## REQUIREMENT:
Please output the section of the listing below that opens with the line containing "招生计划以教育部最终下达人数为准。" and closes with the line containing "2.具有国家承认的大学本科毕业学历的人员。", exactly and with nothing else.

## DATASET:
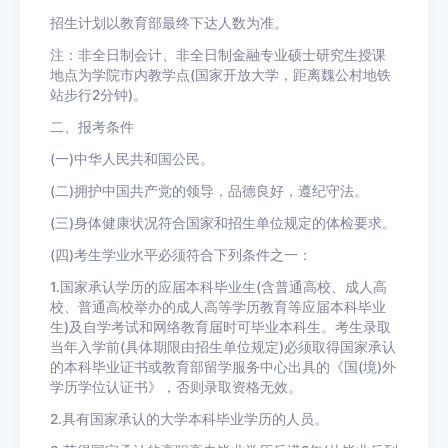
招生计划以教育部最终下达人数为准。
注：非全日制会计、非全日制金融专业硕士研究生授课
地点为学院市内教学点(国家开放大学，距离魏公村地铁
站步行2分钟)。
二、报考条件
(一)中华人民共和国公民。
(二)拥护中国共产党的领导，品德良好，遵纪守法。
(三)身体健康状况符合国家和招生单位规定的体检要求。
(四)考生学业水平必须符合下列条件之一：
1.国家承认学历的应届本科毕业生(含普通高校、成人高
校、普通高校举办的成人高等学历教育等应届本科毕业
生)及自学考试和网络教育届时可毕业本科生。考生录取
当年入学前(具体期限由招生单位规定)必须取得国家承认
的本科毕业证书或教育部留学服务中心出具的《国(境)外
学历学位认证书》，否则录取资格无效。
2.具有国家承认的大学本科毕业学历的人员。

==

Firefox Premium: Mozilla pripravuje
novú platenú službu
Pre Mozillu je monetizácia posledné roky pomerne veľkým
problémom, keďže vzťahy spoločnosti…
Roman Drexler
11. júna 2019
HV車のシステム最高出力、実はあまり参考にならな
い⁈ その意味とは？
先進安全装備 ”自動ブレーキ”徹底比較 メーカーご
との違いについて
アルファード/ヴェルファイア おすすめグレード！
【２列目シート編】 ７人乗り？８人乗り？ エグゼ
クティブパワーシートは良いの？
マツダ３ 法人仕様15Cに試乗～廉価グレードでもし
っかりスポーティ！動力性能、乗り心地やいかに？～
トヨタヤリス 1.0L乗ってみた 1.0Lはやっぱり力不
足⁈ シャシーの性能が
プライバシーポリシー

---

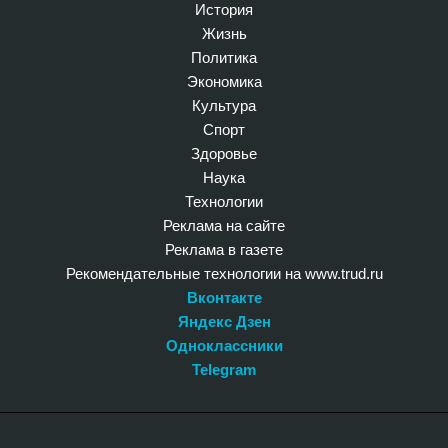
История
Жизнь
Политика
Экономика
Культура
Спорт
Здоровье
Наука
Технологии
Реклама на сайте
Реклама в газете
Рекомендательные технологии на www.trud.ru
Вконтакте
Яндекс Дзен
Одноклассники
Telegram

## RESPONSE TO THE TASK:
招生计划以教育部最终下达人数为准。
注：非全日制会计、非全日制金融专业硕士研究生授课
地点为学院市内教学点(国家开放大学，距离魏公村地铁
站步行2分钟)。
二、报考条件
(一)中华人民共和国公民。
(二)拥护中国共产党的领导，品德良好，遵纪守法。
(三)身体健康状况符合国家和招生单位规定的体检要求。
(四)考生学业水平必须符合下列条件之一：
1.国家承认学历的应届本科毕业生(含普通高校、成人高
校、普通高校举办的成人高等学历教育等应届本科毕业
生)及自学考试和网络教育届时可毕业本科生。考生录取
当年入学前(具体期限由招生单位规定)必须取得国家承认
的本科毕业证书或教育部留学服务中心出具的《国(境)外
学历学位认证书》，否则录取资格无效。
2.具有国家承认的大学本科毕业学历的人员。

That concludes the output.